In un post diffuso sui suoi canali social, Trump ha attaccato duramente le produzioni cinematografiche straniere, accusandole di aver “sottratto” il settore agli Stati Uniti: “Il nostro comparto cinematografico è stato rubato da altri Paesi come se si togliesse una caramella a un bambino.

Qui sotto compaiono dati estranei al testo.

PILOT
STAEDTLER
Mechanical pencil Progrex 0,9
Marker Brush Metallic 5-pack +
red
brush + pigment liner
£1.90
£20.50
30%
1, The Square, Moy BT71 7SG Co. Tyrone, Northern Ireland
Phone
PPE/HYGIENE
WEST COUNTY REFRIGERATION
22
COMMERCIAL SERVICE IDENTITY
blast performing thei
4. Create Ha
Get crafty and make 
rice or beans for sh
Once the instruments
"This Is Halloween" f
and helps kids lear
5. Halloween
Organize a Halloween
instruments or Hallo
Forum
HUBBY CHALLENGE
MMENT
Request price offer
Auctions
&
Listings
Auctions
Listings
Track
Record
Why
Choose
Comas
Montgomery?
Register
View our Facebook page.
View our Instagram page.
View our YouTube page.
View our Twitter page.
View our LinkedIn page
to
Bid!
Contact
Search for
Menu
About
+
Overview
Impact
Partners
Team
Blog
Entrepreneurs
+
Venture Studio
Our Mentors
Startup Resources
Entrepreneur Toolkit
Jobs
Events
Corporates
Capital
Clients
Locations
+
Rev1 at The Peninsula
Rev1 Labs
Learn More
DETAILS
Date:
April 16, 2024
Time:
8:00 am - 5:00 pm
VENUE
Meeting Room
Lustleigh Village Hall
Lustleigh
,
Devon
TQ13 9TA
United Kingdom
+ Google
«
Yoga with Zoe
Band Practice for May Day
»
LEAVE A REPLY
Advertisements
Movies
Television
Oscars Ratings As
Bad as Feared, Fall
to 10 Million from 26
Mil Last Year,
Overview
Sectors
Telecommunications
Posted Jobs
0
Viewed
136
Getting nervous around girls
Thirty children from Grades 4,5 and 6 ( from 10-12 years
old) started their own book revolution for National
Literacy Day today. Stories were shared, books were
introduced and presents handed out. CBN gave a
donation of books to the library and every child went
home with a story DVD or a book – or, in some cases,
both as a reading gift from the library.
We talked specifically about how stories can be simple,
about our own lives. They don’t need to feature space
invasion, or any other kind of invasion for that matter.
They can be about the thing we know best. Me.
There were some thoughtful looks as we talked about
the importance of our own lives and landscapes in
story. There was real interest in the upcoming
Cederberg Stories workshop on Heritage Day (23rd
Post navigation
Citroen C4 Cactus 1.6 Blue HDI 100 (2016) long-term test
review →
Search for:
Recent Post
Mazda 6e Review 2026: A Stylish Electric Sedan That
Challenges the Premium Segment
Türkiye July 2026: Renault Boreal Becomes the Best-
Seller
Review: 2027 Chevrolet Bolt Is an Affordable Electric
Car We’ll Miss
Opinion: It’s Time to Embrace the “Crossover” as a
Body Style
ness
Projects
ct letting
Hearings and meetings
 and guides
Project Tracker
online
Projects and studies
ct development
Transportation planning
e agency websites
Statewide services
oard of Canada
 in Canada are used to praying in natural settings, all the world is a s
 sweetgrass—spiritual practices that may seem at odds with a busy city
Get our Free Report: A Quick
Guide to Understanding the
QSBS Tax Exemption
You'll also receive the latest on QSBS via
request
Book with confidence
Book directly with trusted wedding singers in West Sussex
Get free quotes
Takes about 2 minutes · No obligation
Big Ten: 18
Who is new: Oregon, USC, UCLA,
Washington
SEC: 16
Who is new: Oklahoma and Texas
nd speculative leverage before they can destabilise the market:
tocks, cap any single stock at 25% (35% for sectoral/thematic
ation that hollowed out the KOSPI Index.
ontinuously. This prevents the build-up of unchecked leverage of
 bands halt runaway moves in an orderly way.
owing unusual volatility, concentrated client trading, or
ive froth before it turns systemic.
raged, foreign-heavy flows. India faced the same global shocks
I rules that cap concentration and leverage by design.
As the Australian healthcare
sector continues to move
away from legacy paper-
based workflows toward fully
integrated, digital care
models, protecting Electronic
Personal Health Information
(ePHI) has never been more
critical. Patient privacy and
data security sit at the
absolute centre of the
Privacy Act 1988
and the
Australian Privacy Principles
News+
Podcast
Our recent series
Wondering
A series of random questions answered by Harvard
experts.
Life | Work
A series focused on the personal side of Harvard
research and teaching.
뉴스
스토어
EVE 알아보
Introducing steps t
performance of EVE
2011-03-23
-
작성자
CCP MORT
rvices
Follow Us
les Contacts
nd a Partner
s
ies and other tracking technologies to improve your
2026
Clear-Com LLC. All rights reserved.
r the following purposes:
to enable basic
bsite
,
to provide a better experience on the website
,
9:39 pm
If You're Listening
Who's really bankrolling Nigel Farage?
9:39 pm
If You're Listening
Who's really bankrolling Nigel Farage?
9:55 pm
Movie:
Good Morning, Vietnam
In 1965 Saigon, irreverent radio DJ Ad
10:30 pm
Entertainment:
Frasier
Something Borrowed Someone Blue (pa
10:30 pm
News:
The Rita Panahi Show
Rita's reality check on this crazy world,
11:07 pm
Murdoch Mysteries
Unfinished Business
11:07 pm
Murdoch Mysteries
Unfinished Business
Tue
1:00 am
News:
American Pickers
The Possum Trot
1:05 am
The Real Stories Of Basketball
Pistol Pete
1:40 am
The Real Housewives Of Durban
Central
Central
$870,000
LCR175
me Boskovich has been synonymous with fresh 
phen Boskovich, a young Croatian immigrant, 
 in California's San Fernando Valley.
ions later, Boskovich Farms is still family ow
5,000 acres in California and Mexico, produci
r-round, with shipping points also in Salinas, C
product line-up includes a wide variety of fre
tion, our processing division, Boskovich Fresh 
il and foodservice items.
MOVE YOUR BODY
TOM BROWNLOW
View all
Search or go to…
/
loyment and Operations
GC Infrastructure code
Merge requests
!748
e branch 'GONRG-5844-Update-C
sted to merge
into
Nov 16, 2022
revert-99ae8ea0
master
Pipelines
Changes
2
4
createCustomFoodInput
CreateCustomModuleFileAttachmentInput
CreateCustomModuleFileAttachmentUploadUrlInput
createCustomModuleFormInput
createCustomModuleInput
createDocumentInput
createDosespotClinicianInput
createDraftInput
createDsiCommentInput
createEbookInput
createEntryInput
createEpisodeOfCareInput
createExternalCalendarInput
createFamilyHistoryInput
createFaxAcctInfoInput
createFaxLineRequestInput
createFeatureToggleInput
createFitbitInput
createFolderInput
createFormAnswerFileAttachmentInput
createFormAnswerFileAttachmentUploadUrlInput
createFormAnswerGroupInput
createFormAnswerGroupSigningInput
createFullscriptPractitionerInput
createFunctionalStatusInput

La California, con il suo governatore debole e incompetente, è stata particolarmente colpita!”
Per risolvere il problema, il tycoon ha annunciato che, qualora tornasse alla Casa Bianca, imporrà “una tariffa del 100% su tutti i film realizzati fuori dagli Stati Uniti”. Un provvedimento che, secondo Trump, servirebbe a difendere l’industria cinematografica americana e a riportare lavoro nel Paese.
Il magnate ha inoltre confermato l’intenzione di applicare “dazi significativi” anche sui mobili importati da nazioni che non producono direttamente negli USA, ribadendo l’obiettivo di rilanciare il comparto manifatturiero nazionale. Le dichiarazioni hanno già sollevato polemiche nel settore culturale e commerciale, con attese reazioni da parte dei partner internazionali.